El ataque perpetrado dejó una marca particular en la Catedral de la Dormición, reconocida como Patrimonio de la Humanidad por la UNESCO y fundada en 1051. Las imágenes de su tejado en llamas han provocado una condena internacional casi instantánea. Un alto funcionario del gobierno francés comparó la gravedad de este ataque con el atentado contra la catedral de Notre Dame en París, subrayando la repercusión mundial de tales actos.
Volodymyr Zelenski, presidente de Ucrania, visitó el monasterio para evaluar los daños y no dudó en calificar el ataque como “uno de los crímenes más graves cometidos por Rusia contra la cultura cristiana hasta la fecha”. A pesar de la destrucción en el tejado, la estructura principal de la iglesia y sus muros se mantuvieron en pie, lo que ofrece una esperanza para su restauración, tal como prometió Zelenski.
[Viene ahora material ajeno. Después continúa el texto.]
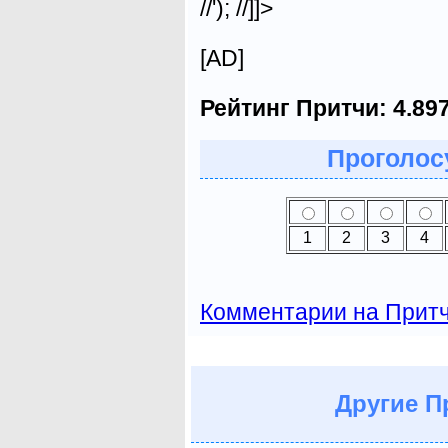
//'); //]]>
[AD]
Рейтинг Притчи:
4.89
Проголосу
1
2
3
4
Комментарии на Прит
Другие
Пр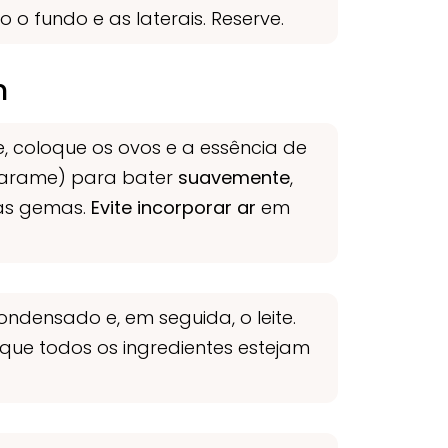
o fundo e as laterais. Reserve.
m
 coloque os ovos e a essência de
e arame) para bater
suavemente
,
das gemas.
Evite incorporar ar
em
condensado e, em seguida, o leite.
 que todos os ingredientes estejam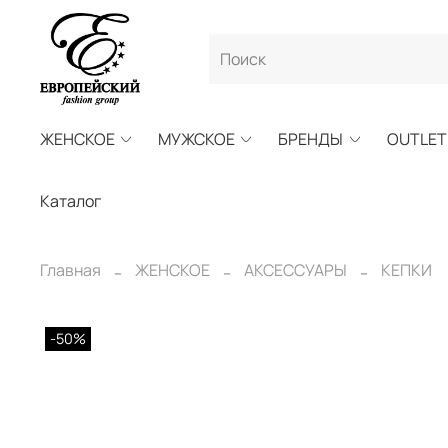
ЖЕНСКОЕ
МУЖСКОЕ
БРЕНДЫ
OUTLET
Каталог
Главная
ЖЕНСКОЕ
АКСЕССУАРЫ
КЕПКИ
-50%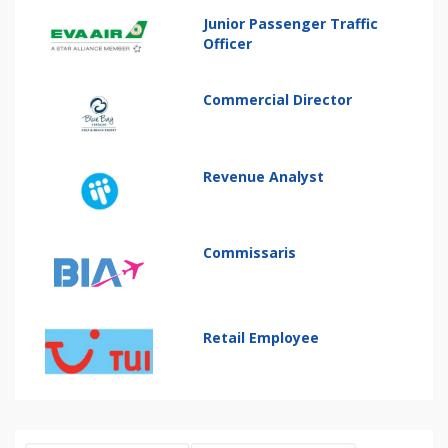
Junior Passenger Traffic
Officer
Commercial Director
Revenue Analyst
Commissaris
Retail Employee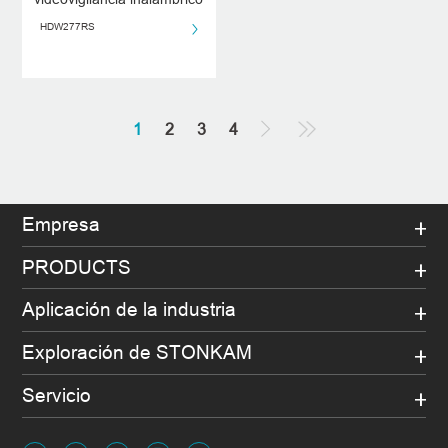
para vehículos, detección
HDW277RS
inteligente de peatones y
vehículos y alerta
temprana
1
2
3
4
Empresa
PRODUCTS
Aplicación de la industria
Exploración de STONKAM
Servicio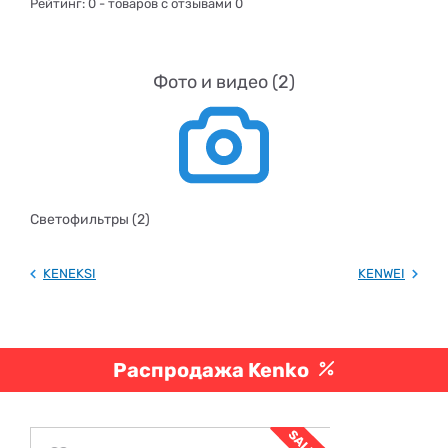
Рейтинг:
0
- товаров с отзывами 0
Фото и видео (2)
Светофильтры (2)
KENEKSI
KENWEI
Распродажа Kenko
El ataque no solo se limitó al monasterio; en Kyiv, los bombardeos rusos golpearon varios barrios de la ciudad, dejando al menos cinco muertos y 34 heridos, según reportes de las autoridades locales. En la ciudad de Járkov, en el noreste de Ucrania, se confirmaron otros cinco fallecimientos, incluidos cuatro rescatistas y un funcionario municipal. Además, una persona perdió la vida en Jersón, en el sur del país.
Durante este sombrío episodio, Zelenski hizo un llamado urgente a los líderes del G7, quienes se encontraban reunidos en Francia, exigiendo una “respuesta decisiva y sustancial” a los nuevos ataques rusos, pidiendo más presión sobre el agresor y un refuerzo en el apoyo a la defensa antiaérea de Ucrania.
A medida que el conflicto continúa, el ataque a la Catedral de la Dormición resuena no solo como un ataque a un edificio histórico, sino como un agravio a la identidad cultural de toda una nación, que enfrenta la pérdida de su herencia y la necesidad ineludible de proteger su futuro.